• [Records provided]:
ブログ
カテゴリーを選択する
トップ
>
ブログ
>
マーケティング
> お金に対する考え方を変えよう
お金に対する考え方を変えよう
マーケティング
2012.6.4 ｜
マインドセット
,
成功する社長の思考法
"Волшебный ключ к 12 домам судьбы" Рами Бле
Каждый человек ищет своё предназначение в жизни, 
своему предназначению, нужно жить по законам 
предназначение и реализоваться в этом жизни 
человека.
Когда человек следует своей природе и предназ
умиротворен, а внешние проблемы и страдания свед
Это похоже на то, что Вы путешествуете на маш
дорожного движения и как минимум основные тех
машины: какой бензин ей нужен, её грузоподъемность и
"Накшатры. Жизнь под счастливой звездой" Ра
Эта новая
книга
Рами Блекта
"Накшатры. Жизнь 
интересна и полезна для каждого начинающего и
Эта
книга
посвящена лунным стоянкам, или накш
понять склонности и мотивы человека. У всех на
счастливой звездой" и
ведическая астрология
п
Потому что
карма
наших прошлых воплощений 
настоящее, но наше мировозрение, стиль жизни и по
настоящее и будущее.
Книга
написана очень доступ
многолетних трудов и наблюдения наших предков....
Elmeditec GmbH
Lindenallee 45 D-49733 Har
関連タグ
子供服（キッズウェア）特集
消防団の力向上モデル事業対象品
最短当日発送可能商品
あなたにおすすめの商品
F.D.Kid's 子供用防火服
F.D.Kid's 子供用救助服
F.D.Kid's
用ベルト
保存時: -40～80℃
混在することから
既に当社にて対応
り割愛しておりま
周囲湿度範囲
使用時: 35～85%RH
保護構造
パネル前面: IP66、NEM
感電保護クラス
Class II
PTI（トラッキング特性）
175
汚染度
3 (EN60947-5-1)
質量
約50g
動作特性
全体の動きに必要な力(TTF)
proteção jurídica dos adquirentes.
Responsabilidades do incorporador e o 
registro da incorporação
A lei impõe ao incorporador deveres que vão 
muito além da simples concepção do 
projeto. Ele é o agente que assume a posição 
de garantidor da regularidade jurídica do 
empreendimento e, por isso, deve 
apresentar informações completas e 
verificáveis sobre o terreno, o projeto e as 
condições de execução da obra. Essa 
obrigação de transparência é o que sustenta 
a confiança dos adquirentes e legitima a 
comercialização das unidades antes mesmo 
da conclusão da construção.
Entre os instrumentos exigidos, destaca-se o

• [Problem statement]: All lines holding the word "настоящее" must be copied from the data.

• [Output for this exercise]:
настоящее, но наше мировозрение, стиль жизни и по
настоящее и будущее.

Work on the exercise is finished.